-- Opening Marker --
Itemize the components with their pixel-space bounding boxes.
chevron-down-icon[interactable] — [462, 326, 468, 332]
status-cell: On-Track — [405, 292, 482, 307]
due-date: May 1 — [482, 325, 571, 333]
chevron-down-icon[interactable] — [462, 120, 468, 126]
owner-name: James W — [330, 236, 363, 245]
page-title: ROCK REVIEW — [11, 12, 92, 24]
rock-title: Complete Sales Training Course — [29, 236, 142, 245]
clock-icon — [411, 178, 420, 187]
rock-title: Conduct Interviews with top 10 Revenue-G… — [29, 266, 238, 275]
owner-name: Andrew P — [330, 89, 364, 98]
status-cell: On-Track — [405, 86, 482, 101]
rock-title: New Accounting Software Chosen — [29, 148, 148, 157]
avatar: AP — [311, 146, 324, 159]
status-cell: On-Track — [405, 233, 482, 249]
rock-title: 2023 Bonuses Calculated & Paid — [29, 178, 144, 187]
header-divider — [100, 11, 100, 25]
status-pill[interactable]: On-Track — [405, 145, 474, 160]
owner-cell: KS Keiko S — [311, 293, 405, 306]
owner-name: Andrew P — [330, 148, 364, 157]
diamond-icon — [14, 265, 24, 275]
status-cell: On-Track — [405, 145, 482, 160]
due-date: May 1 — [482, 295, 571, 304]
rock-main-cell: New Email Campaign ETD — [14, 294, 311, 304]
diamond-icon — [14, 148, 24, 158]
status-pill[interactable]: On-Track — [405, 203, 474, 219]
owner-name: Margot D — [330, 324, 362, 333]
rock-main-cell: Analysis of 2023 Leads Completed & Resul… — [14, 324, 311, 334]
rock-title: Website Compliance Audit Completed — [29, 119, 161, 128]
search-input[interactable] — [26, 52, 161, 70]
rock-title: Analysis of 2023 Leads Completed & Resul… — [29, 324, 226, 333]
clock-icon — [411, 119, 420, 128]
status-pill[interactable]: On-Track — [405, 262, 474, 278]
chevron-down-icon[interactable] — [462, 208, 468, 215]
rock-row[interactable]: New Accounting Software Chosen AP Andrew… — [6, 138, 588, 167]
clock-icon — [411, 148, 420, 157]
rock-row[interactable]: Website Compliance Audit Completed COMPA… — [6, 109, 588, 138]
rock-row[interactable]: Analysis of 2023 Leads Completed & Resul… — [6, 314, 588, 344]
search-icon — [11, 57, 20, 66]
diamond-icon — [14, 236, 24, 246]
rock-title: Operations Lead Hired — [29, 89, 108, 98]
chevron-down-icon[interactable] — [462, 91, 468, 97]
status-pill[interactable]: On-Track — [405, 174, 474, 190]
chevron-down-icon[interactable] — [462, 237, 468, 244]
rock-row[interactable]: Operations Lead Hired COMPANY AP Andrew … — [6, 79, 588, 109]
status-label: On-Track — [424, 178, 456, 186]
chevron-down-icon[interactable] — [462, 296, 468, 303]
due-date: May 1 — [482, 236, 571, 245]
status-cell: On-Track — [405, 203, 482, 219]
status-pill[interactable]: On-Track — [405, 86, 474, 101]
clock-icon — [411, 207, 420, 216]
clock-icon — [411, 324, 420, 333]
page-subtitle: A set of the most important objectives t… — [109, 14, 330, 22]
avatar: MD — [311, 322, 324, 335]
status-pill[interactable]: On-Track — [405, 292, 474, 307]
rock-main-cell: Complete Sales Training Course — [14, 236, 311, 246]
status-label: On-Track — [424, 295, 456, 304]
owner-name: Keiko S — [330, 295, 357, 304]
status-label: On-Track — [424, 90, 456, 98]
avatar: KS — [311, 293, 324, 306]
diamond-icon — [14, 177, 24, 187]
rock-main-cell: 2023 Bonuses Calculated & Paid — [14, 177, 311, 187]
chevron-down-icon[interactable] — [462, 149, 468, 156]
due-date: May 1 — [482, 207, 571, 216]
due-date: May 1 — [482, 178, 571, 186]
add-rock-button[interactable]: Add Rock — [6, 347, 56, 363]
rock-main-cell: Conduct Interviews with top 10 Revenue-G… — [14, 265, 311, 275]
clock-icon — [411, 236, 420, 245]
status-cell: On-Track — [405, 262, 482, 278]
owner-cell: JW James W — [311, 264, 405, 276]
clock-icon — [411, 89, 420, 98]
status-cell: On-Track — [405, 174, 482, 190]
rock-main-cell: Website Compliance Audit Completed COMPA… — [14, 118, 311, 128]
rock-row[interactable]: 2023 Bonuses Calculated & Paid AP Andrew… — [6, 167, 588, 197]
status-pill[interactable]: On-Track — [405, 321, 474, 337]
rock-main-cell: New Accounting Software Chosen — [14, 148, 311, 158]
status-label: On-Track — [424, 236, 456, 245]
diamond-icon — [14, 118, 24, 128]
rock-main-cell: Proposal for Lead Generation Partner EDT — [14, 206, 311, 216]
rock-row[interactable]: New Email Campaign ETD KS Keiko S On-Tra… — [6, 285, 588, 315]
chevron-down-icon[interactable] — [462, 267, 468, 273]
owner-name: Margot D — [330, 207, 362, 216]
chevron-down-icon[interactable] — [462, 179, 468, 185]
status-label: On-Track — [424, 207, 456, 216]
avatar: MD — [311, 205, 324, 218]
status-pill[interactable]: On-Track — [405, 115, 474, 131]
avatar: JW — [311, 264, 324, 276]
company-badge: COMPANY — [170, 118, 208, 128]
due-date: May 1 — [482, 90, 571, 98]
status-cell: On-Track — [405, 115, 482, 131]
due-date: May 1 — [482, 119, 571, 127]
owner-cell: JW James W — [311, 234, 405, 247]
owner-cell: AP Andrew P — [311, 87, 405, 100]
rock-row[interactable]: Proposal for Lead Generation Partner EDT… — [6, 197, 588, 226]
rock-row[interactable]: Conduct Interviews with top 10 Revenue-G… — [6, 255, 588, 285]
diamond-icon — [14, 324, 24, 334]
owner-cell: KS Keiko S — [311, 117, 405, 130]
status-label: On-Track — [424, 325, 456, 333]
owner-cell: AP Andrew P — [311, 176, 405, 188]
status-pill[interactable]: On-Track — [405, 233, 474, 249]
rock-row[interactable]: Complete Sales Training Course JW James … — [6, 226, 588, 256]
-- Closing Marker --
What is expected | An exact reproduction of all the entries above is required.

Final answer |
Itemize the components with their pixel-space bounding boxes.
chevron-down-icon[interactable] — [462, 326, 468, 332]
status-cell: On-Track — [405, 292, 482, 307]
due-date: May 1 — [482, 325, 571, 333]
chevron-down-icon[interactable] — [462, 120, 468, 126]
owner-name: James W — [330, 236, 363, 245]
page-title: ROCK REVIEW — [11, 12, 92, 24]
rock-title: Complete Sales Training Course — [29, 236, 142, 245]
clock-icon — [411, 178, 420, 187]
rock-title: Conduct Interviews with top 10 Revenue-G… — [29, 266, 238, 275]
owner-name: Andrew P — [330, 89, 364, 98]
status-cell: On-Track — [405, 86, 482, 101]
rock-title: New Accounting Software Chosen — [29, 148, 148, 157]
avatar: AP — [311, 146, 324, 159]
status-cell: On-Track — [405, 233, 482, 249]
rock-title: 2023 Bonuses Calculated & Paid — [29, 178, 144, 187]
header-divider — [100, 11, 100, 25]
status-pill[interactable]: On-Track — [405, 145, 474, 160]
owner-cell: KS Keiko S — [311, 293, 405, 306]
owner-name: Andrew P — [330, 148, 364, 157]
diamond-icon — [14, 265, 24, 275]
status-cell: On-Track — [405, 145, 482, 160]
due-date: May 1 — [482, 295, 571, 304]
rock-main-cell: New Email Campaign ETD — [14, 294, 311, 304]
diamond-icon — [14, 148, 24, 158]
status-pill[interactable]: On-Track — [405, 203, 474, 219]
owner-name: Margot D — [330, 324, 362, 333]
rock-main-cell: Analysis of 2023 Leads Completed & Resul… — [14, 324, 311, 334]
rock-title: Website Compliance Audit Completed — [29, 119, 161, 128]
search-input[interactable] — [26, 52, 161, 70]
rock-title: Analysis of 2023 Leads Completed & Resul… — [29, 324, 226, 333]
clock-icon — [411, 119, 420, 128]
status-pill[interactable]: On-Track — [405, 262, 474, 278]
chevron-down-icon[interactable] — [462, 208, 468, 215]
rock-row[interactable]: New Accounting Software Chosen AP Andrew… — [6, 138, 588, 167]
clock-icon — [411, 148, 420, 157]
rock-row[interactable]: Website Compliance Audit Completed COMPA… — [6, 109, 588, 138]
rock-row[interactable]: Analysis of 2023 Leads Completed & Resul… — [6, 314, 588, 344]
search-icon — [11, 57, 20, 66]
diamond-icon — [14, 236, 24, 246]
rock-title: Operations Lead Hired — [29, 89, 108, 98]
chevron-down-icon[interactable] — [462, 91, 468, 97]
status-pill[interactable]: On-Track — [405, 174, 474, 190]
chevron-down-icon[interactable] — [462, 237, 468, 244]
rock-row[interactable]: Operations Lead Hired COMPANY AP Andrew … — [6, 79, 588, 109]
status-label: On-Track — [424, 178, 456, 186]
chevron-down-icon[interactable] — [462, 296, 468, 303]
due-date: May 1 — [482, 236, 571, 245]
status-cell: On-Track — [405, 203, 482, 219]
status-pill[interactable]: On-Track — [405, 86, 474, 101]
clock-icon — [411, 207, 420, 216]
clock-icon — [411, 324, 420, 333]
page-subtitle: A set of the most important objectives t… — [109, 14, 330, 22]
avatar: MD — [311, 322, 324, 335]
status-pill[interactable]: On-Track — [405, 292, 474, 307]
rock-main-cell: Complete Sales Training Course — [14, 236, 311, 246]
status-label: On-Track — [424, 295, 456, 304]
owner-name: Keiko S — [330, 295, 357, 304]
status-label: On-Track — [424, 90, 456, 98]
avatar: KS — [311, 293, 324, 306]
diamond-icon — [14, 177, 24, 187]
rock-main-cell: 2023 Bonuses Calculated & Paid — [14, 177, 311, 187]
chevron-down-icon[interactable] — [462, 149, 468, 156]
due-date: May 1 — [482, 207, 571, 216]
due-date: May 1 — [482, 178, 571, 186]
add-rock-button[interactable]: Add Rock — [6, 347, 56, 363]
rock-main-cell: Conduct Interviews with top 10 Revenue-G… — [14, 265, 311, 275]
clock-icon — [411, 236, 420, 245]
status-cell: On-Track — [405, 262, 482, 278]
owner-cell: JW James W — [311, 264, 405, 276]
clock-icon — [411, 89, 420, 98]
status-cell: On-Track — [405, 174, 482, 190]
rock-main-cell: Website Compliance Audit Completed COMPA… — [14, 118, 311, 128]
rock-row[interactable]: 2023 Bonuses Calculated & Paid AP Andrew… — [6, 167, 588, 197]
status-pill[interactable]: On-Track — [405, 321, 474, 337]
rock-main-cell: New Accounting Software Chosen — [14, 148, 311, 158]
status-label: On-Track — [424, 236, 456, 245]
diamond-icon — [14, 118, 24, 128]
rock-main-cell: Proposal for Lead Generation Partner EDT — [14, 206, 311, 216]
rock-row[interactable]: New Email Campaign ETD KS Keiko S On-Tra… — [6, 285, 588, 315]
chevron-down-icon[interactable] — [462, 267, 468, 273]
owner-name: Margot D — [330, 207, 362, 216]
chevron-down-icon[interactable] — [462, 179, 468, 185]
status-label: On-Track — [424, 207, 456, 216]
avatar: MD — [311, 205, 324, 218]
status-pill[interactable]: On-Track — [405, 115, 474, 131]
avatar: JW — [311, 264, 324, 276]
company-badge: COMPANY — [170, 118, 208, 128]
due-date: May 1 — [482, 90, 571, 98]
status-cell: On-Track — [405, 115, 482, 131]
due-date: May 1 — [482, 119, 571, 127]
owner-cell: JW James W — [311, 234, 405, 247]
owner-cell: AP Andrew P — [311, 87, 405, 100]
rock-row[interactable]: Proposal for Lead Generation Partner EDT… — [6, 197, 588, 226]
rock-row[interactable]: Conduct Interviews with top 10 Revenue-G… — [6, 255, 588, 285]
diamond-icon — [14, 324, 24, 334]
owner-cell: KS Keiko S — [311, 117, 405, 130]
status-label: On-Track — [424, 325, 456, 333]
owner-cell: AP Andrew P — [311, 176, 405, 188]
status-pill[interactable]: On-Track — [405, 233, 474, 249]
rock-row[interactable]: Complete Sales Training Course JW James … — [6, 226, 588, 256]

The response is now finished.